— Work order —
Could you give the data that follows again exactly, without its pictures?
[Information provided — start]
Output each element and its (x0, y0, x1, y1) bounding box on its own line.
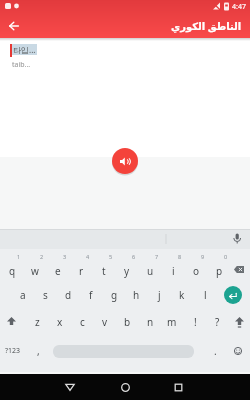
button[interactable] (1, 313, 21, 331)
button[interactable]: l (195, 286, 215, 304)
button[interactable]: , (28, 342, 48, 360)
staticText: d (65, 288, 72, 302)
button[interactable] (229, 342, 247, 360)
staticText: 타입... (13, 44, 36, 55)
staticText: 1 (17, 253, 21, 260)
staticText: m (167, 315, 177, 329)
staticText: 4:47 (232, 2, 246, 12)
button[interactable]: k (172, 286, 192, 304)
button[interactable]: o (186, 262, 206, 280)
staticText: c (80, 315, 85, 329)
staticText: a (20, 288, 26, 302)
button[interactable]: n (140, 313, 160, 331)
staticText: r (79, 264, 84, 278)
staticText: . (214, 344, 217, 358)
button[interactable] (224, 286, 242, 304)
button[interactable]: e (48, 262, 68, 280)
staticText: ? (215, 315, 220, 329)
staticText: k (179, 288, 185, 302)
staticText: z (35, 315, 40, 329)
button[interactable]: ?123 (3, 342, 23, 360)
staticText: b (124, 315, 131, 329)
button[interactable] (229, 313, 249, 331)
staticText: y (124, 264, 130, 278)
staticText: j (158, 288, 161, 302)
staticText: , (37, 344, 40, 358)
button[interactable]: s (35, 286, 55, 304)
staticText: n (147, 315, 154, 329)
staticText: 8 (178, 253, 182, 260)
staticText: p (216, 264, 223, 278)
staticText: l (204, 288, 207, 302)
button[interactable]: c (72, 313, 92, 331)
staticText: 4 (86, 253, 90, 260)
staticText: e (55, 264, 61, 278)
button[interactable]: g (104, 286, 124, 304)
staticText: ! (194, 315, 197, 329)
button[interactable]: r (71, 262, 91, 280)
staticText: g (111, 288, 118, 302)
button[interactable]: . (205, 342, 225, 360)
button[interactable]: u (140, 262, 160, 280)
button[interactable]: ? (207, 313, 227, 331)
button[interactable]: v (95, 313, 115, 331)
staticText: 5 (109, 253, 113, 260)
button[interactable]: f (81, 286, 101, 304)
staticText: v (102, 315, 108, 329)
staticText: f (89, 288, 93, 302)
button[interactable]: d (58, 286, 78, 304)
button[interactable]: m (162, 313, 182, 331)
button[interactable] (168, 377, 188, 397)
staticText: 0 (224, 253, 228, 260)
staticText: w (31, 264, 39, 278)
button[interactable] (115, 377, 135, 397)
button[interactable] (6, 18, 22, 34)
staticText: u (147, 264, 154, 278)
button[interactable]: q (2, 262, 22, 280)
staticText: taib... (12, 60, 31, 70)
button[interactable] (229, 260, 249, 278)
button[interactable]: x (50, 313, 70, 331)
staticText: 9 (201, 253, 205, 260)
button[interactable]: j (149, 286, 169, 304)
staticText: q (9, 264, 16, 278)
button[interactable]: b (117, 313, 137, 331)
button[interactable]: a (13, 286, 33, 304)
button[interactable]: z (27, 313, 47, 331)
staticText: 7 (155, 253, 159, 260)
button[interactable]: ! (185, 313, 205, 331)
button[interactable] (60, 377, 80, 397)
button[interactable]: y (117, 262, 137, 280)
staticText: s (43, 288, 48, 302)
staticText: x (57, 315, 63, 329)
staticText: h (133, 288, 140, 302)
button[interactable]: i (163, 262, 183, 280)
staticText: t (102, 264, 106, 278)
staticText: i (172, 264, 175, 278)
button[interactable] (112, 148, 138, 174)
button[interactable]: t (94, 262, 114, 280)
button[interactable]: w (25, 262, 45, 280)
staticText: 2 (40, 253, 44, 260)
button[interactable]: p (209, 262, 229, 280)
staticText: o (193, 264, 200, 278)
staticText: الناطق الكوري (171, 19, 242, 33)
staticText: ?123 (5, 346, 21, 356)
staticText: 6 (132, 253, 136, 260)
staticText: 3 (63, 253, 67, 260)
button[interactable]: h (126, 286, 146, 304)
[Information provided — finish]
— Answer for this exercise —
Output each element and its (x0, y0, x1, y1) bounding box on its own line.
button[interactable] (1, 313, 21, 331)
button[interactable]: l (195, 286, 215, 304)
button[interactable]: , (28, 342, 48, 360)
staticText: d (65, 288, 72, 302)
button[interactable] (229, 342, 247, 360)
staticText: 타입... (13, 44, 36, 55)
staticText: 1 (17, 253, 21, 260)
staticText: m (167, 315, 177, 329)
staticText: 4:47 (232, 2, 246, 12)
button[interactable]: k (172, 286, 192, 304)
button[interactable]: o (186, 262, 206, 280)
staticText: c (80, 315, 85, 329)
staticText: a (20, 288, 26, 302)
button[interactable]: n (140, 313, 160, 331)
staticText: r (79, 264, 84, 278)
staticText: . (214, 344, 217, 358)
button[interactable] (224, 286, 242, 304)
button[interactable]: e (48, 262, 68, 280)
staticText: ? (215, 315, 220, 329)
staticText: k (179, 288, 185, 302)
staticText: z (35, 315, 40, 329)
button[interactable]: ?123 (3, 342, 23, 360)
staticText: b (124, 315, 131, 329)
button[interactable] (229, 313, 249, 331)
staticText: y (124, 264, 130, 278)
staticText: j (158, 288, 161, 302)
staticText: , (37, 344, 40, 358)
button[interactable]: s (35, 286, 55, 304)
staticText: n (147, 315, 154, 329)
staticText: 8 (178, 253, 182, 260)
staticText: p (216, 264, 223, 278)
staticText: l (204, 288, 207, 302)
button[interactable]: c (72, 313, 92, 331)
staticText: 4 (86, 253, 90, 260)
staticText: e (55, 264, 61, 278)
button[interactable]: g (104, 286, 124, 304)
staticText: ! (194, 315, 197, 329)
button[interactable]: r (71, 262, 91, 280)
staticText: g (111, 288, 118, 302)
button[interactable]: . (205, 342, 225, 360)
button[interactable]: u (140, 262, 160, 280)
button[interactable]: ? (207, 313, 227, 331)
button[interactable]: v (95, 313, 115, 331)
staticText: 5 (109, 253, 113, 260)
button[interactable]: f (81, 286, 101, 304)
staticText: v (102, 315, 108, 329)
staticText: f (89, 288, 93, 302)
button[interactable]: d (58, 286, 78, 304)
button[interactable]: m (162, 313, 182, 331)
button[interactable] (168, 377, 188, 397)
staticText: 0 (224, 253, 228, 260)
staticText: w (31, 264, 39, 278)
button[interactable] (115, 377, 135, 397)
button[interactable] (6, 18, 22, 34)
staticText: u (147, 264, 154, 278)
button[interactable]: q (2, 262, 22, 280)
staticText: taib... (12, 60, 31, 70)
button[interactable] (229, 260, 249, 278)
button[interactable]: x (50, 313, 70, 331)
staticText: 9 (201, 253, 205, 260)
button[interactable]: j (149, 286, 169, 304)
staticText: q (9, 264, 16, 278)
button[interactable]: b (117, 313, 137, 331)
button[interactable]: a (13, 286, 33, 304)
button[interactable]: z (27, 313, 47, 331)
staticText: 7 (155, 253, 159, 260)
button[interactable]: ! (185, 313, 205, 331)
button[interactable] (60, 377, 80, 397)
button[interactable]: y (117, 262, 137, 280)
staticText: s (43, 288, 48, 302)
staticText: x (57, 315, 63, 329)
staticText: h (133, 288, 140, 302)
button[interactable]: i (163, 262, 183, 280)
staticText: t (102, 264, 106, 278)
staticText: i (172, 264, 175, 278)
button[interactable] (112, 148, 138, 174)
button[interactable]: t (94, 262, 114, 280)
button[interactable]: w (25, 262, 45, 280)
staticText: 2 (40, 253, 44, 260)
button[interactable]: p (209, 262, 229, 280)
staticText: o (193, 264, 200, 278)
staticText: الناطق الكوري (171, 19, 242, 33)
staticText: ?123 (5, 346, 21, 356)
staticText: 6 (132, 253, 136, 260)
staticText: 3 (63, 253, 67, 260)
button[interactable]: h (126, 286, 146, 304)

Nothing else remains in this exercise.